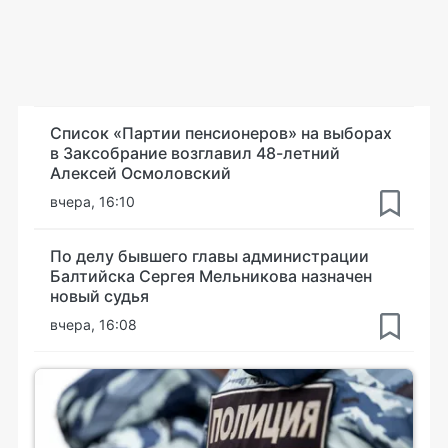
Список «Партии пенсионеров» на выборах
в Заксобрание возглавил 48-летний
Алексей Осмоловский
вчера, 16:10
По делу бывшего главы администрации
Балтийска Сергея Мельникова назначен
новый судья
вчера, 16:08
···
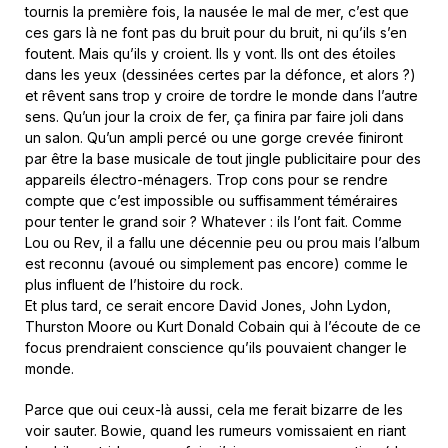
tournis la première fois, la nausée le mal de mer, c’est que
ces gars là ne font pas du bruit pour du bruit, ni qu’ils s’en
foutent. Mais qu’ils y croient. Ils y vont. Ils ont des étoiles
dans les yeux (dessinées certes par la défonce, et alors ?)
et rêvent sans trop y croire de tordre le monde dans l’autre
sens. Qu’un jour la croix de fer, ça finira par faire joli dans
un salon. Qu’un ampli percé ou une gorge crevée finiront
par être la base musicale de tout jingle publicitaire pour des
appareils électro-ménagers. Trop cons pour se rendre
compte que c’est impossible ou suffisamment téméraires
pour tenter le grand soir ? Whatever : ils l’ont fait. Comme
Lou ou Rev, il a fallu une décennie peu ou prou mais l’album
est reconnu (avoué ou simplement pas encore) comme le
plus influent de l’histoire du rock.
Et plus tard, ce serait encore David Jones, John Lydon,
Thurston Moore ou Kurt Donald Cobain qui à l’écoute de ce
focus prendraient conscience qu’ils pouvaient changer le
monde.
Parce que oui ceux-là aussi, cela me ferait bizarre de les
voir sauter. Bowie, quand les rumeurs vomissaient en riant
···
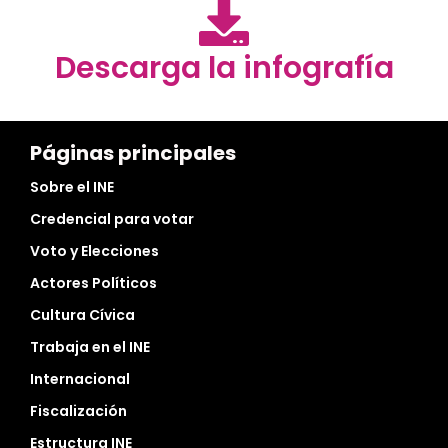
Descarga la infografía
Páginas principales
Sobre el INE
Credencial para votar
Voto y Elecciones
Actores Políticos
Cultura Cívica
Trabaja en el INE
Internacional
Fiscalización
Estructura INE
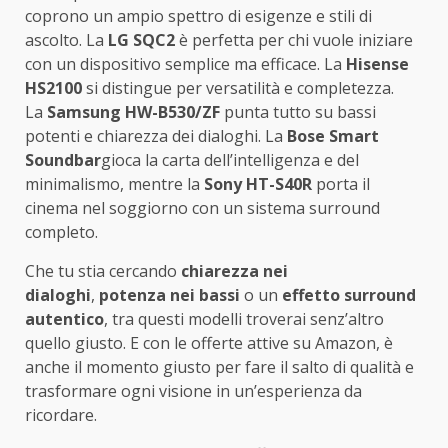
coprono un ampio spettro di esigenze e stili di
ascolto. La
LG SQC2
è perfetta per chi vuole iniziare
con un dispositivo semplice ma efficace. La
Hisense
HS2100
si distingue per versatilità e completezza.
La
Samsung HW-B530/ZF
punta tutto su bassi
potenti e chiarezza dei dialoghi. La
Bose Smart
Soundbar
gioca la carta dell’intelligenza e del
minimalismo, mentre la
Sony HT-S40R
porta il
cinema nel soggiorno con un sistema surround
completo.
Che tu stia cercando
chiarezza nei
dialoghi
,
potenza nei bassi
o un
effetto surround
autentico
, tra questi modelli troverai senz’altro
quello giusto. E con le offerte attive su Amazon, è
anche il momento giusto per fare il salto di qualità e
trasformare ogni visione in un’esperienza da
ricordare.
···
#### BRIEF:
Copy every line from the material in which the word "surround" can be found.

#### RESULT OF THIS EXERCISE:
cinema nel soggiorno con un sistema surround
effetto surround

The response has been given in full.